All information is based on our current understanding as of the date that it is posted. Please keep in mind this information is changing rapidly – it can and likely will change. Some information becomes outdated the same date it posted. Although we will monitor and update this page as new information becomes available, please do not rely solely on this page. We encourage you to contact your FF&F advisor for the latest information.

 

On Friday, March 27, 2020, the Federal government enacted the Coronavirus Aid, Relief, and Economic Security (“CARES”) Act to provide economic relief for the devastation resulting from the current COVID-19 pandemic. The largest spending law in US history, the CARES Act includes provisions that directly impact individuals and businesses on numerous levels. This overview presents our interpretation of the Act’s provision providing direct economic stimulus payments to individuals.
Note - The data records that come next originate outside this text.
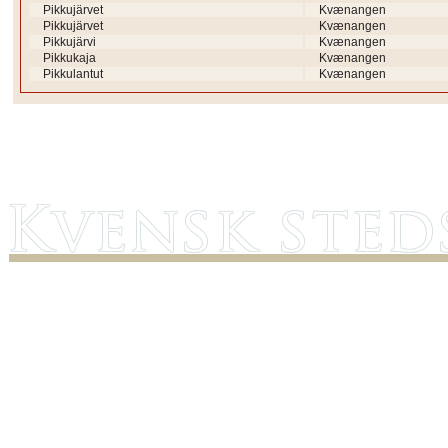
Pikkujärvet
Kvænangen
Pikkujärvet
Kvænangen
Pikkujärvi
Kvænangen
Pikkukaja
Kvænangen
Pikkulantut
Kvænangen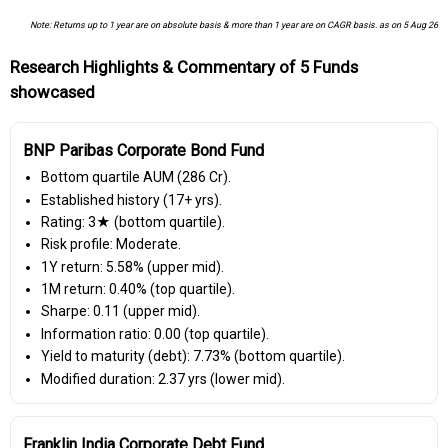
Note: Returns up to 1 year are on absolute basis & more than 1 year are on CAGR basis. as on 5 Aug 26
Research Highlights & Commentary of 5 Funds
showcased
BNP Paribas Corporate Bond Fund
Bottom quartile AUM (₹286 Cr).
Established history (17+ yrs).
Rating: 3★ (bottom quartile).
Risk profile: Moderate.
1Y return: 5.58% (upper mid).
1M return: 0.40% (top quartile).
Sharpe: 0.11 (upper mid).
Information ratio: 0.00 (top quartile).
Yield to maturity (debt): 7.73% (bottom quartile).
Modified duration: 2.37 yrs (lower mid).
Franklin India Corporate Debt Fund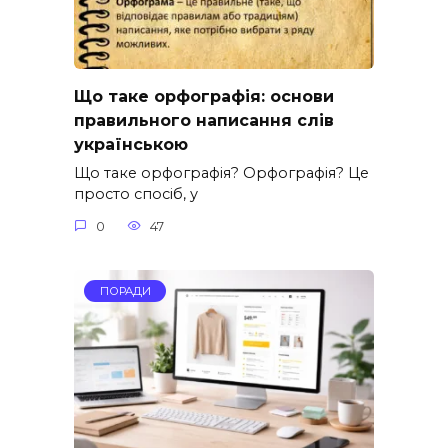
Що таке орфографія: основи
правильного написання слів
українською
Що таке орфографія? Орфографія? Це
просто спосіб, у
0
47
ПОРАДИ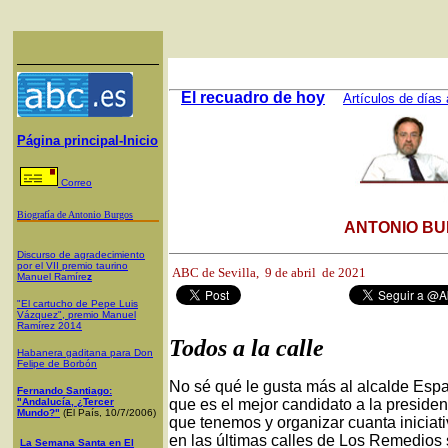
El recuadro de hoy
Artículos de días 
Página principal-Inicio
Correo
Biografía de Antonio Burgos
ANTONIO BU
Discurso de agradecimiento
por el VII premio taurino
ABC de Sevilla, 9
de abril de 2021
Manuel Ramíre
z
"El cartucho de Pepe Luis
Vázquez", premio Manuel
Ramírez 2014
Todos a la calle
Habanera gaditana para Don
Felipe de Borbón
No sé qué le gusta más al alcalde Espad
Fernando Santiago:
"Andalucía, ¿Tercer
que es el mejor candidato a la preside
Mundo?"
(El País, 10/7/2006)
que tenemos y organizar cuanta iniciati
en las últimas calles de Los Remedios s
La Semana Santa en El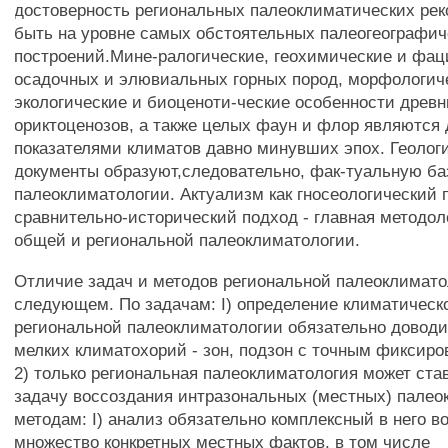
достоверность региональных палеоклиматических рек
быть на уровне самых обстоятельных палеогеографич
построений.Мине-ралогические, геохимические и фац
осадочных и элювиальных горных пород, морфологич
экологические и биоценоти-ческие особенности древн
ориктоценозов, а также целых фаун и флор являются
показателями климатов давно минувших эпох. Геолог
документы образуют,следовательно, фак-туальную ба
палеоклиматологии. Актуализм как гносеологический 
сравнительно-исторический подход - главная методол
общей и региональной палеоклиматологии.
Отличие задач и методов региональной палеоклимато
следующем. По задачам: I) определение климатическ
региональной палеоклиматологии обязательно доводи
мелких климатохорий - зон, подзон с точным фиксиро
2) только региональная палеоклиматология может ста
задачу воссоздания интразональных (местных) палео
методам: I) анализ обязательно комплексный в него в
множество конкретных местных фактов, в том числе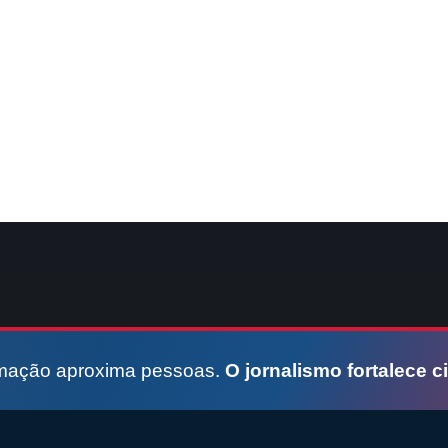
rmação aproxima pessoas.
O jornalismo fortalece c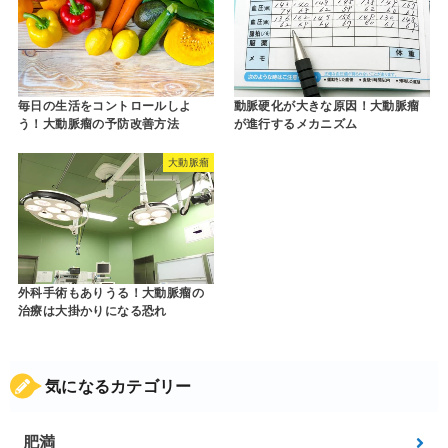
毎日の生活をコントロールしよ
動脈硬化が大きな原因！大動脈瘤
う！大動脈瘤の予防改善方法
が進行するメカニズム
大動脈瘤
外科手術もありうる！大動脈瘤の
治療は大掛かりになる恐れ
気になるカテゴリー
肥満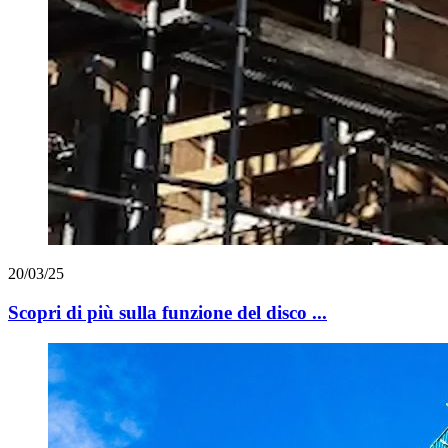
20/03/25
Scopri di più sulla funzione del disco ...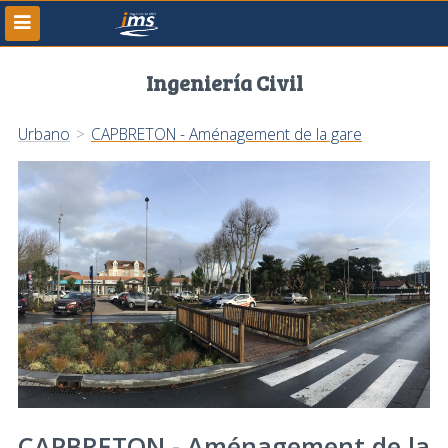
Ingeniería Civil
Urbano
>
CAPBRETON - Aménagement de la gare
CAPBRETON - Aménagement de la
INDIVIDUAL STIMULUS PAYMENTS

The CARES Act adds the new Internal Revenue Code Section 6428, pursuant to which lower and middle-income individuals will receive direct payments to assist them during the pandemic.

ELIGIBILITY

To be eligible for the 2020 Recovery Rebate, a single individual with no children must have adjusted gross income (“AGI”) of $99,000 or less for 2019. A married couple with no children must have AGI less than $198,000.
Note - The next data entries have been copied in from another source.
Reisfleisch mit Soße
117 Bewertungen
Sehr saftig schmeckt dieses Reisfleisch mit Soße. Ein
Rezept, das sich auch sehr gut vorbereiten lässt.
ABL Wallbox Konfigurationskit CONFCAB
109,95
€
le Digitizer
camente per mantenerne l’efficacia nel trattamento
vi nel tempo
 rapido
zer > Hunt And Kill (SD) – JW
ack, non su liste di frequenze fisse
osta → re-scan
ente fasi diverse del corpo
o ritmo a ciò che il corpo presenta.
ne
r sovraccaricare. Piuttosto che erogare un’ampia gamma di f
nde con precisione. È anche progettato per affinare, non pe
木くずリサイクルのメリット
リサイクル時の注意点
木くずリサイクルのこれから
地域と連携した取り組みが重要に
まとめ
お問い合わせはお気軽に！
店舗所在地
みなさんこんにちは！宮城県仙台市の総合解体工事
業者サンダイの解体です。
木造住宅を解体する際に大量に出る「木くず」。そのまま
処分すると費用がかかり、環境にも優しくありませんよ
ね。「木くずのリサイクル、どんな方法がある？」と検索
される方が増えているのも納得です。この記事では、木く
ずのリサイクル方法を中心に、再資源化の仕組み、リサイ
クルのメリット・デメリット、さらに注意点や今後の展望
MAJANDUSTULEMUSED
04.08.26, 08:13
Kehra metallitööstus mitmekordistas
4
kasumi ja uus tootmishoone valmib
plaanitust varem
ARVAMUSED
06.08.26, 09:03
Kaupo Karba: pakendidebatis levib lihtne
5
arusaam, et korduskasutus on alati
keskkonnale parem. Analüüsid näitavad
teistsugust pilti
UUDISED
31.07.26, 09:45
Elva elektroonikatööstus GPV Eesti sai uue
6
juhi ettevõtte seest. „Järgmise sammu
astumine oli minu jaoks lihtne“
The amount of the payment for a single individual is $1,200; for a married couple filing jointly it is $2,400.  Those with children who can be claimed as dependents receive an additional $500 per child.

Single filers whose AGI was above $75,000 in 2019, and joint filers with AGI above $150,000 in 2019, will have their tax rebate (including the $500 per child credit) reduced by 5% of the excess over those amounts.  Single filers are phased out at $99,000 of AGI and joint filers are phased out at $198,000 of AGI.

If you have not yet filed your 2019 tax return, the AGI amounts from your 2018 tax return will be used to determine the amount of the rebate. Any payment sent will not be reduced or offset by additional tax if your 2019 AGI exceeds that of 2018. You will be eligible for an additional rebate if your 2019 AGI is lower than your 2018 AGI.

PROCESS

The payment will be made via direct deposit if you used direct deposit/debit for your 2018 or 2019 tax return. Initial guidance suggested that if you did not use direct deposit for your 2018 or 2019 tax return, you would receive a paper check and a separate letter detailing the amount and date the check was mailed will be sent to the last taxpayer address on file with the IRS. However, the U.S. Treasury Department announced on April 2, 2020, that a website will be made available through which individual taxpayers not previously established with direct deposit for IRS payments can register their bank account information in order to facilitate direct deposit.

Nonresident aliens, individuals who can be claimed as dependents on another taxpayer’s return, estates and trusts are not eligible for the stimulus payment.